Plan EUP alongside your department scripts, not after. If your police job has a clothing room mechanic, you need to know which EUP component IDs it references before you buy the pack.
Cart Coherence
Here's a useful way to audit your cart before checkout: your cart should tell a story. If you're adding a drug lab MLO, the drug processing script and supplier vehicle pack should be in the same session. If you're building out a medical system, the hospital MLO, the EMS job script, and the ambulance vehicle pack should all go in together.
Splitting these purchases across different sessions — or worse, different stores — creates version mismatch risk and splits your support tickets across multiple vendors. When something breaks at 2am on launch day, you want one place to ask. A wide catalog like tebax.io covers multiple asset categories under one roof, which matters more than you'd think when you're debugging a resource conflict the night before opening.
Dependency Audit Before You Hit Buy
Write your dependency chain out before purchase, not after install. Something like:
- Framework: QBCore (latest stable)
- ox_lib:
^3.x(pinned by three scripts in cart) - oxmysql:
^2.x - Shared inventory: ox_inventory (QBCore bridge)

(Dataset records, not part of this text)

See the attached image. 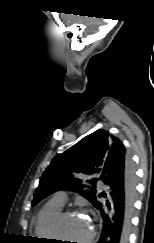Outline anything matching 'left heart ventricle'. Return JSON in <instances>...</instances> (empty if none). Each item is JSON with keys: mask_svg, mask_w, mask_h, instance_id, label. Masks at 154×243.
<instances>
[{"mask_svg": "<svg viewBox=\"0 0 154 243\" xmlns=\"http://www.w3.org/2000/svg\"><path fill=\"white\" fill-rule=\"evenodd\" d=\"M91 230V224L86 217L76 214L66 217L59 227L58 235L65 239L64 243H70L77 240V243H83Z\"/></svg>", "mask_w": 154, "mask_h": 243, "instance_id": "1", "label": "left heart ventricle"}]
</instances>
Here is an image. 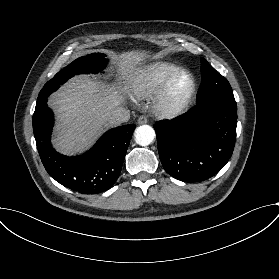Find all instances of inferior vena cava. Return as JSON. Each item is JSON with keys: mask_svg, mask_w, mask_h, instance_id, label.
I'll return each instance as SVG.
<instances>
[{"mask_svg": "<svg viewBox=\"0 0 279 279\" xmlns=\"http://www.w3.org/2000/svg\"><path fill=\"white\" fill-rule=\"evenodd\" d=\"M130 119L129 110L119 107L111 112L110 119L108 121L110 126H118Z\"/></svg>", "mask_w": 279, "mask_h": 279, "instance_id": "602c4592", "label": "inferior vena cava"}]
</instances>
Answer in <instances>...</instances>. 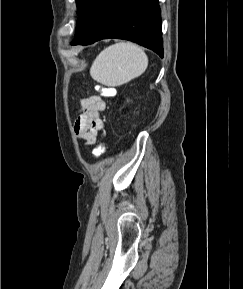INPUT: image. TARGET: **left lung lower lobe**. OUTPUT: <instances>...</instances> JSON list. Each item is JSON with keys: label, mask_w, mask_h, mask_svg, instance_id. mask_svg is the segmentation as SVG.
Instances as JSON below:
<instances>
[{"label": "left lung lower lobe", "mask_w": 243, "mask_h": 289, "mask_svg": "<svg viewBox=\"0 0 243 289\" xmlns=\"http://www.w3.org/2000/svg\"><path fill=\"white\" fill-rule=\"evenodd\" d=\"M105 38L136 42L163 58L158 0H89L80 12L72 45Z\"/></svg>", "instance_id": "left-lung-lower-lobe-1"}]
</instances>
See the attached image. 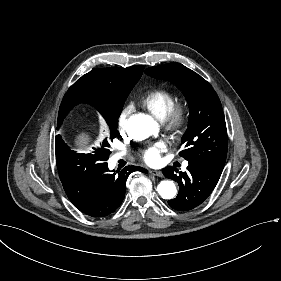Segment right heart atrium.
I'll list each match as a JSON object with an SVG mask.
<instances>
[{
    "mask_svg": "<svg viewBox=\"0 0 281 281\" xmlns=\"http://www.w3.org/2000/svg\"><path fill=\"white\" fill-rule=\"evenodd\" d=\"M129 118H123L118 115L117 125L118 128L125 132L133 140L143 139V129L138 124H128Z\"/></svg>",
    "mask_w": 281,
    "mask_h": 281,
    "instance_id": "1",
    "label": "right heart atrium"
}]
</instances>
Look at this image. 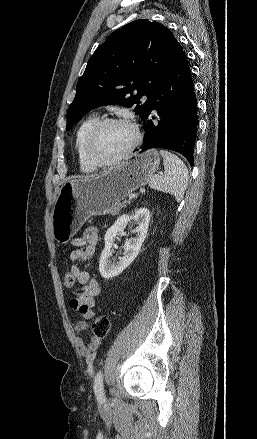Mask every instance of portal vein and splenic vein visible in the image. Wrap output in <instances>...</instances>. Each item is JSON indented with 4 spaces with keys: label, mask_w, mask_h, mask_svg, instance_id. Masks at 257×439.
<instances>
[{
    "label": "portal vein and splenic vein",
    "mask_w": 257,
    "mask_h": 439,
    "mask_svg": "<svg viewBox=\"0 0 257 439\" xmlns=\"http://www.w3.org/2000/svg\"><path fill=\"white\" fill-rule=\"evenodd\" d=\"M128 198H129V200H131V199L135 198V195H134V194H130V195L128 196Z\"/></svg>",
    "instance_id": "portal-vein-and-splenic-vein-1"
}]
</instances>
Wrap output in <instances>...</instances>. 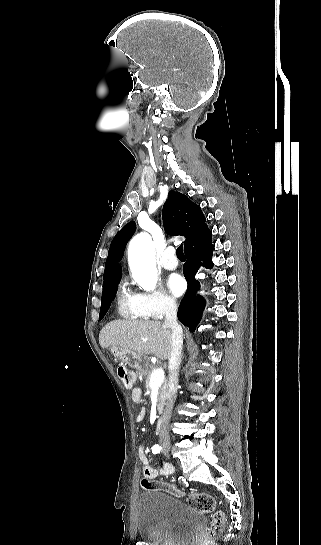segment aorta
I'll use <instances>...</instances> for the list:
<instances>
[{
    "label": "aorta",
    "instance_id": "aorta-1",
    "mask_svg": "<svg viewBox=\"0 0 321 545\" xmlns=\"http://www.w3.org/2000/svg\"><path fill=\"white\" fill-rule=\"evenodd\" d=\"M128 261L135 281L147 291L155 288L156 263L152 238L147 233L136 235L129 244Z\"/></svg>",
    "mask_w": 321,
    "mask_h": 545
}]
</instances>
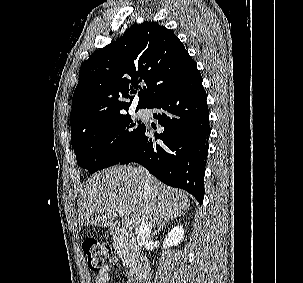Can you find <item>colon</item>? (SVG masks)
Wrapping results in <instances>:
<instances>
[{"label":"colon","mask_w":303,"mask_h":283,"mask_svg":"<svg viewBox=\"0 0 303 283\" xmlns=\"http://www.w3.org/2000/svg\"><path fill=\"white\" fill-rule=\"evenodd\" d=\"M82 248L92 271H100L112 253L110 244L99 240H87Z\"/></svg>","instance_id":"colon-1"}]
</instances>
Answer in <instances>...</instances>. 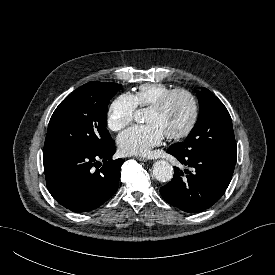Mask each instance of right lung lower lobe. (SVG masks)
Returning a JSON list of instances; mask_svg holds the SVG:
<instances>
[{
  "label": "right lung lower lobe",
  "instance_id": "right-lung-lower-lobe-1",
  "mask_svg": "<svg viewBox=\"0 0 275 275\" xmlns=\"http://www.w3.org/2000/svg\"><path fill=\"white\" fill-rule=\"evenodd\" d=\"M115 151L114 141L98 152L44 150V173L52 197L73 212L100 207L118 188L124 160H113Z\"/></svg>",
  "mask_w": 275,
  "mask_h": 275
}]
</instances>
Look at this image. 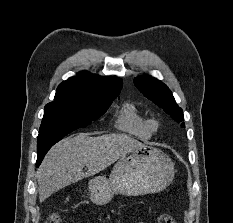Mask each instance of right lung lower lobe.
<instances>
[{
	"label": "right lung lower lobe",
	"mask_w": 233,
	"mask_h": 223,
	"mask_svg": "<svg viewBox=\"0 0 233 223\" xmlns=\"http://www.w3.org/2000/svg\"><path fill=\"white\" fill-rule=\"evenodd\" d=\"M51 148V147H50ZM49 148V149H50ZM48 149V150H49ZM48 150H45V151H43V152H41V153H38V158H37V162H36V165H37V167L40 165V163L42 162V159L44 158V156H45V154L48 152Z\"/></svg>",
	"instance_id": "98d812e1"
}]
</instances>
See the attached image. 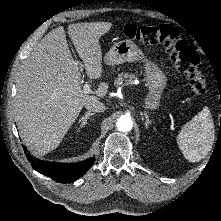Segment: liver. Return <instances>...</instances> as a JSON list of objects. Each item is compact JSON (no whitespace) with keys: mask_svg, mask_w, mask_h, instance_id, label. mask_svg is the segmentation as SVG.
Segmentation results:
<instances>
[{"mask_svg":"<svg viewBox=\"0 0 221 221\" xmlns=\"http://www.w3.org/2000/svg\"><path fill=\"white\" fill-rule=\"evenodd\" d=\"M111 27L110 22H88L70 24L67 28L91 79L102 77L99 39ZM79 69L62 26L45 35L20 66L14 104L16 123L33 153L44 154L58 147L83 106L107 94L106 83L93 92L96 95L83 93Z\"/></svg>","mask_w":221,"mask_h":221,"instance_id":"1","label":"liver"}]
</instances>
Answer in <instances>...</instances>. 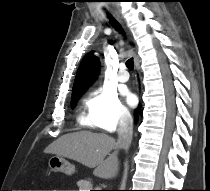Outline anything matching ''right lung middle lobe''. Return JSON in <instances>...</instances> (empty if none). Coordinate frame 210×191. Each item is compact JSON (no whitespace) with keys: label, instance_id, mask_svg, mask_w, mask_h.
<instances>
[{"label":"right lung middle lobe","instance_id":"dd1d6c3e","mask_svg":"<svg viewBox=\"0 0 210 191\" xmlns=\"http://www.w3.org/2000/svg\"><path fill=\"white\" fill-rule=\"evenodd\" d=\"M79 97H80V95H79V96H76V97H74V98H72V100H71V107H72V108L75 107L76 102L78 101Z\"/></svg>","mask_w":210,"mask_h":191}]
</instances>
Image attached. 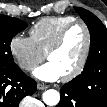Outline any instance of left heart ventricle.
<instances>
[{"label":"left heart ventricle","mask_w":107,"mask_h":107,"mask_svg":"<svg viewBox=\"0 0 107 107\" xmlns=\"http://www.w3.org/2000/svg\"><path fill=\"white\" fill-rule=\"evenodd\" d=\"M86 42L85 31L81 26L73 27L66 36L62 47L49 56L61 71L62 76L72 72L78 65Z\"/></svg>","instance_id":"1"}]
</instances>
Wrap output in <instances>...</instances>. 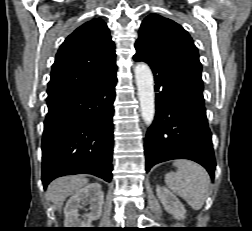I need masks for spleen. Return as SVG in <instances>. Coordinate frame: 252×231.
I'll return each instance as SVG.
<instances>
[{"label":"spleen","instance_id":"1","mask_svg":"<svg viewBox=\"0 0 252 231\" xmlns=\"http://www.w3.org/2000/svg\"><path fill=\"white\" fill-rule=\"evenodd\" d=\"M176 172L167 173L168 188L183 198L194 210H200L208 195L210 177L199 164L190 160H175Z\"/></svg>","mask_w":252,"mask_h":231}]
</instances>
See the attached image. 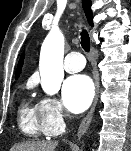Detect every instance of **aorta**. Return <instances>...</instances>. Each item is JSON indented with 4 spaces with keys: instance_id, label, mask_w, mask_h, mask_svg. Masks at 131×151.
Instances as JSON below:
<instances>
[{
    "instance_id": "1",
    "label": "aorta",
    "mask_w": 131,
    "mask_h": 151,
    "mask_svg": "<svg viewBox=\"0 0 131 151\" xmlns=\"http://www.w3.org/2000/svg\"><path fill=\"white\" fill-rule=\"evenodd\" d=\"M64 36L59 30H51L40 54V76L43 90L50 95L57 93L64 78Z\"/></svg>"
}]
</instances>
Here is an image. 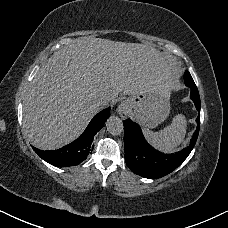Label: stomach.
I'll use <instances>...</instances> for the list:
<instances>
[{"label": "stomach", "instance_id": "obj_1", "mask_svg": "<svg viewBox=\"0 0 228 228\" xmlns=\"http://www.w3.org/2000/svg\"><path fill=\"white\" fill-rule=\"evenodd\" d=\"M128 107L119 106L130 116L148 128H155L162 123L170 113V94L162 92L159 88H151L143 93L125 99Z\"/></svg>", "mask_w": 228, "mask_h": 228}]
</instances>
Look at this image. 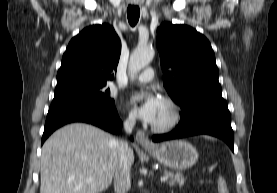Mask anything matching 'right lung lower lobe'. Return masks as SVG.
Listing matches in <instances>:
<instances>
[{"mask_svg": "<svg viewBox=\"0 0 277 193\" xmlns=\"http://www.w3.org/2000/svg\"><path fill=\"white\" fill-rule=\"evenodd\" d=\"M71 122H86L112 133H118L122 127L115 107H103L76 99L54 98L47 114L41 144L53 131Z\"/></svg>", "mask_w": 277, "mask_h": 193, "instance_id": "98d812e1", "label": "right lung lower lobe"}]
</instances>
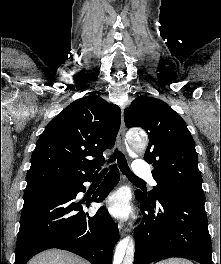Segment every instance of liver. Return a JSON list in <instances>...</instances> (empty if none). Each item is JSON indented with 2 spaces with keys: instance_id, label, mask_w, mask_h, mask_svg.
I'll return each instance as SVG.
<instances>
[{
  "instance_id": "liver-1",
  "label": "liver",
  "mask_w": 221,
  "mask_h": 264,
  "mask_svg": "<svg viewBox=\"0 0 221 264\" xmlns=\"http://www.w3.org/2000/svg\"><path fill=\"white\" fill-rule=\"evenodd\" d=\"M27 264H90L66 251L51 249L34 256Z\"/></svg>"
}]
</instances>
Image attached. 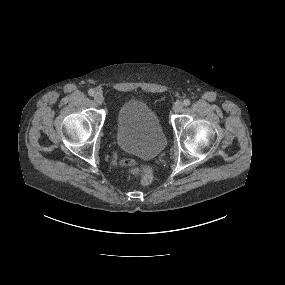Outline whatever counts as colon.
Wrapping results in <instances>:
<instances>
[{
  "label": "colon",
  "instance_id": "obj_1",
  "mask_svg": "<svg viewBox=\"0 0 285 285\" xmlns=\"http://www.w3.org/2000/svg\"><path fill=\"white\" fill-rule=\"evenodd\" d=\"M127 164L129 166L130 173H132L134 175L140 174L142 185H145V186L149 185L153 181L154 172H153V169L151 167H144L142 169H139L132 162H127Z\"/></svg>",
  "mask_w": 285,
  "mask_h": 285
}]
</instances>
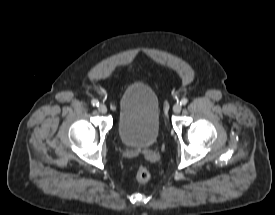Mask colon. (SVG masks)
<instances>
[{"instance_id": "colon-1", "label": "colon", "mask_w": 275, "mask_h": 215, "mask_svg": "<svg viewBox=\"0 0 275 215\" xmlns=\"http://www.w3.org/2000/svg\"><path fill=\"white\" fill-rule=\"evenodd\" d=\"M136 179L140 182H146L150 179V171L144 166H138L136 169Z\"/></svg>"}]
</instances>
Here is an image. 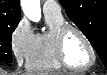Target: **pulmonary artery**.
Listing matches in <instances>:
<instances>
[{"label":"pulmonary artery","instance_id":"1","mask_svg":"<svg viewBox=\"0 0 107 75\" xmlns=\"http://www.w3.org/2000/svg\"><path fill=\"white\" fill-rule=\"evenodd\" d=\"M43 12L44 14L61 16V8L59 4L55 1H45L43 4Z\"/></svg>","mask_w":107,"mask_h":75}]
</instances>
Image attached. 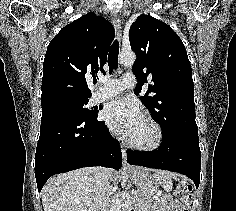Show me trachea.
Wrapping results in <instances>:
<instances>
[{"instance_id":"trachea-1","label":"trachea","mask_w":236,"mask_h":211,"mask_svg":"<svg viewBox=\"0 0 236 211\" xmlns=\"http://www.w3.org/2000/svg\"><path fill=\"white\" fill-rule=\"evenodd\" d=\"M119 42L115 40L108 54L109 74L118 67Z\"/></svg>"}]
</instances>
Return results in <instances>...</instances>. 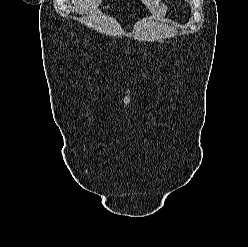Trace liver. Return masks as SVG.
<instances>
[{
	"instance_id": "6515ba94",
	"label": "liver",
	"mask_w": 248,
	"mask_h": 247,
	"mask_svg": "<svg viewBox=\"0 0 248 247\" xmlns=\"http://www.w3.org/2000/svg\"><path fill=\"white\" fill-rule=\"evenodd\" d=\"M102 0H72L77 13H92L96 10ZM161 0H142V3L153 13L156 5Z\"/></svg>"
}]
</instances>
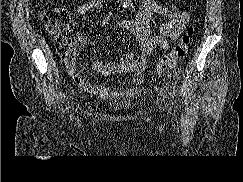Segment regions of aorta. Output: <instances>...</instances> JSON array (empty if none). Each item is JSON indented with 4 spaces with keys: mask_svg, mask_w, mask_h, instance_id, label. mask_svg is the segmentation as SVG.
I'll return each mask as SVG.
<instances>
[{
    "mask_svg": "<svg viewBox=\"0 0 243 182\" xmlns=\"http://www.w3.org/2000/svg\"><path fill=\"white\" fill-rule=\"evenodd\" d=\"M132 0H121V3L123 4V7L128 8L131 4Z\"/></svg>",
    "mask_w": 243,
    "mask_h": 182,
    "instance_id": "1",
    "label": "aorta"
}]
</instances>
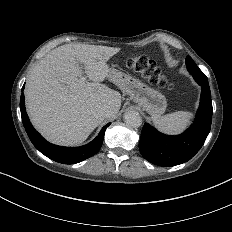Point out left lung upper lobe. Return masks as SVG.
Masks as SVG:
<instances>
[{
  "label": "left lung upper lobe",
  "instance_id": "left-lung-upper-lobe-1",
  "mask_svg": "<svg viewBox=\"0 0 232 232\" xmlns=\"http://www.w3.org/2000/svg\"><path fill=\"white\" fill-rule=\"evenodd\" d=\"M186 66L189 73L197 82L208 83L206 75L199 69L190 56L186 57Z\"/></svg>",
  "mask_w": 232,
  "mask_h": 232
}]
</instances>
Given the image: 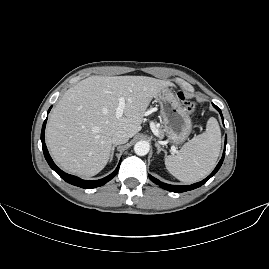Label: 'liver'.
Returning a JSON list of instances; mask_svg holds the SVG:
<instances>
[{
	"instance_id": "liver-1",
	"label": "liver",
	"mask_w": 269,
	"mask_h": 269,
	"mask_svg": "<svg viewBox=\"0 0 269 269\" xmlns=\"http://www.w3.org/2000/svg\"><path fill=\"white\" fill-rule=\"evenodd\" d=\"M174 84L146 76H91L69 88L46 126V143L66 172L92 177L107 164L112 135L123 130L133 137L141 129L152 98ZM123 116L116 118L119 98Z\"/></svg>"
}]
</instances>
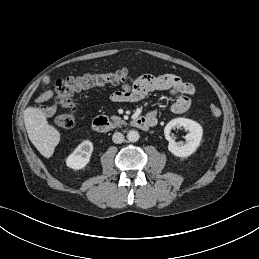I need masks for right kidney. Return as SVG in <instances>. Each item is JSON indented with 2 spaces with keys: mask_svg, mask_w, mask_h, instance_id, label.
<instances>
[{
  "mask_svg": "<svg viewBox=\"0 0 259 259\" xmlns=\"http://www.w3.org/2000/svg\"><path fill=\"white\" fill-rule=\"evenodd\" d=\"M93 143L89 140L80 143L67 157L66 165L74 170L83 169L90 161Z\"/></svg>",
  "mask_w": 259,
  "mask_h": 259,
  "instance_id": "1",
  "label": "right kidney"
}]
</instances>
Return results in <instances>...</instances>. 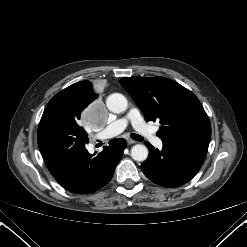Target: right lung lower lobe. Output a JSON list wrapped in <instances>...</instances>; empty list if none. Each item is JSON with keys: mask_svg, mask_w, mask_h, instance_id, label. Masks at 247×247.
<instances>
[{"mask_svg": "<svg viewBox=\"0 0 247 247\" xmlns=\"http://www.w3.org/2000/svg\"><path fill=\"white\" fill-rule=\"evenodd\" d=\"M37 139L51 174L76 194L92 193L106 185L127 145L125 139H113L98 155H91L85 148V131L76 122L50 114L42 115Z\"/></svg>", "mask_w": 247, "mask_h": 247, "instance_id": "right-lung-lower-lobe-1", "label": "right lung lower lobe"}]
</instances>
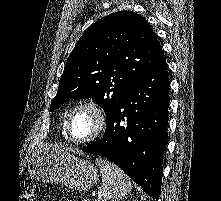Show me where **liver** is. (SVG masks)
Listing matches in <instances>:
<instances>
[{
    "instance_id": "liver-1",
    "label": "liver",
    "mask_w": 221,
    "mask_h": 201,
    "mask_svg": "<svg viewBox=\"0 0 221 201\" xmlns=\"http://www.w3.org/2000/svg\"><path fill=\"white\" fill-rule=\"evenodd\" d=\"M52 149H54L56 151H63V149H60V148H52Z\"/></svg>"
}]
</instances>
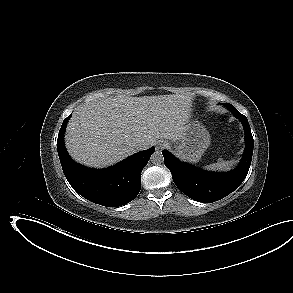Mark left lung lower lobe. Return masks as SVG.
I'll return each instance as SVG.
<instances>
[{
    "label": "left lung lower lobe",
    "mask_w": 293,
    "mask_h": 293,
    "mask_svg": "<svg viewBox=\"0 0 293 293\" xmlns=\"http://www.w3.org/2000/svg\"><path fill=\"white\" fill-rule=\"evenodd\" d=\"M243 124L245 149L239 165L229 172H209L181 162L163 150L165 166L171 171L176 186L193 200L212 203L236 190L245 179L253 154V137L247 118L235 116Z\"/></svg>",
    "instance_id": "left-lung-lower-lobe-1"
}]
</instances>
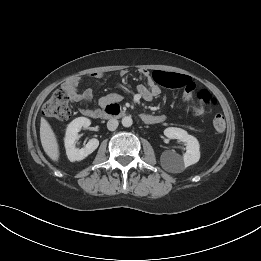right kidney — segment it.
I'll return each instance as SVG.
<instances>
[{"label":"right kidney","instance_id":"right-kidney-1","mask_svg":"<svg viewBox=\"0 0 261 261\" xmlns=\"http://www.w3.org/2000/svg\"><path fill=\"white\" fill-rule=\"evenodd\" d=\"M91 122L88 118L78 117L74 119L66 129L65 148L68 159L71 162L81 161L88 155L94 152L99 146L98 139H90L84 148L78 149L75 146V141L78 138V132L82 128H88Z\"/></svg>","mask_w":261,"mask_h":261}]
</instances>
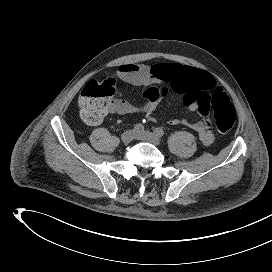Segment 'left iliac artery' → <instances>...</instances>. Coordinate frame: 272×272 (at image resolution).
<instances>
[{
  "label": "left iliac artery",
  "instance_id": "1",
  "mask_svg": "<svg viewBox=\"0 0 272 272\" xmlns=\"http://www.w3.org/2000/svg\"><path fill=\"white\" fill-rule=\"evenodd\" d=\"M154 134L157 136V137H162L164 136V130L162 128H156L154 130Z\"/></svg>",
  "mask_w": 272,
  "mask_h": 272
}]
</instances>
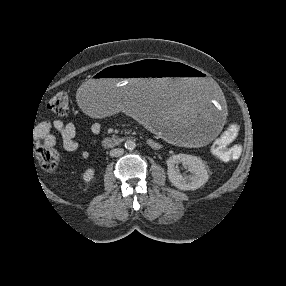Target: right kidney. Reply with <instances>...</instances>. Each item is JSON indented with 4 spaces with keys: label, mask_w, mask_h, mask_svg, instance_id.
<instances>
[{
    "label": "right kidney",
    "mask_w": 286,
    "mask_h": 286,
    "mask_svg": "<svg viewBox=\"0 0 286 286\" xmlns=\"http://www.w3.org/2000/svg\"><path fill=\"white\" fill-rule=\"evenodd\" d=\"M95 170L93 168H88L83 174V180L85 183H89L94 178Z\"/></svg>",
    "instance_id": "ca27d5eb"
}]
</instances>
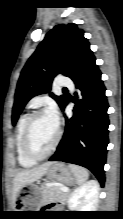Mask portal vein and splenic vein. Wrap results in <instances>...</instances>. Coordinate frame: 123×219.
Wrapping results in <instances>:
<instances>
[{"label":"portal vein and splenic vein","mask_w":123,"mask_h":219,"mask_svg":"<svg viewBox=\"0 0 123 219\" xmlns=\"http://www.w3.org/2000/svg\"><path fill=\"white\" fill-rule=\"evenodd\" d=\"M61 190L64 191V192H68L69 188L68 187H61Z\"/></svg>","instance_id":"portal-vein-and-splenic-vein-1"}]
</instances>
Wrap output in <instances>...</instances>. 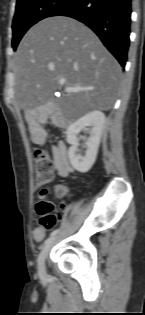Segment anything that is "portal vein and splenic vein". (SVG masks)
<instances>
[{"instance_id": "obj_1", "label": "portal vein and splenic vein", "mask_w": 145, "mask_h": 315, "mask_svg": "<svg viewBox=\"0 0 145 315\" xmlns=\"http://www.w3.org/2000/svg\"><path fill=\"white\" fill-rule=\"evenodd\" d=\"M59 84L62 86L65 84V79H61L59 81ZM93 88H86V87H75V88H66L65 91L66 92H79V91H87V90H92Z\"/></svg>"}]
</instances>
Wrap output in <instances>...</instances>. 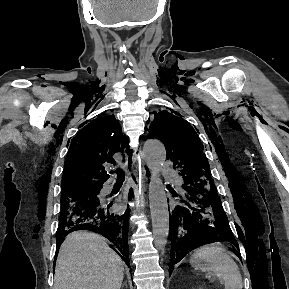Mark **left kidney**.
Returning a JSON list of instances; mask_svg holds the SVG:
<instances>
[{"mask_svg": "<svg viewBox=\"0 0 289 289\" xmlns=\"http://www.w3.org/2000/svg\"><path fill=\"white\" fill-rule=\"evenodd\" d=\"M198 289H204V288H202V287H199Z\"/></svg>", "mask_w": 289, "mask_h": 289, "instance_id": "left-kidney-1", "label": "left kidney"}]
</instances>
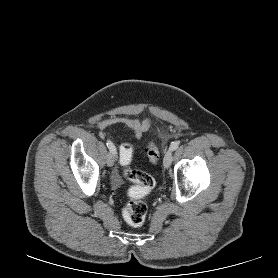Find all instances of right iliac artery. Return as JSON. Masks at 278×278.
I'll use <instances>...</instances> for the list:
<instances>
[{
  "instance_id": "82829eb1",
  "label": "right iliac artery",
  "mask_w": 278,
  "mask_h": 278,
  "mask_svg": "<svg viewBox=\"0 0 278 278\" xmlns=\"http://www.w3.org/2000/svg\"><path fill=\"white\" fill-rule=\"evenodd\" d=\"M106 145H107V147L109 148V150H110L111 152H113L114 154H116L115 146H114V144H113L110 140H107Z\"/></svg>"
}]
</instances>
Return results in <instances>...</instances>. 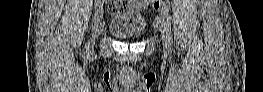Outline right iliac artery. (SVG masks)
<instances>
[{"label":"right iliac artery","mask_w":263,"mask_h":92,"mask_svg":"<svg viewBox=\"0 0 263 92\" xmlns=\"http://www.w3.org/2000/svg\"><path fill=\"white\" fill-rule=\"evenodd\" d=\"M102 4H103V0H95L93 10H99L100 5H102ZM88 47H89V44L86 45V48H88Z\"/></svg>","instance_id":"1"}]
</instances>
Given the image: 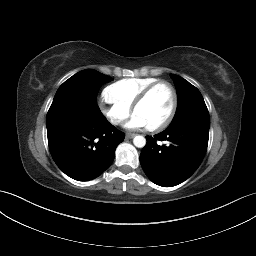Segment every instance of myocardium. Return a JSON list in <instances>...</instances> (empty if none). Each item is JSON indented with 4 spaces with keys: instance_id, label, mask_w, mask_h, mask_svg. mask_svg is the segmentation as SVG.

If two scripts in your cart list incompatible dependency versions, sort it out now. Check GitHub issues, ask in the script's Discord. Don't assume it'll work.
The Case for One-Stop Shopping
Buying everything from a single store has practical advantages beyond convenience. You get a single support channel for cross-resource conflicts, consistent update cadence across your stack, and all your Keymaster/escrow registrations tied to one account. If a script update breaks another script, you've got one vendor to coordinate with instead of three separate support queues.
buy-tebex.io stocks scripts, vehicles, and MLOs across all three layers — which means you can wire your entire cart in one session, from the job scripts down to the vehicle packs, without switching stores or reconciling assets from different ecosystems. Plan the stack first, then fill it.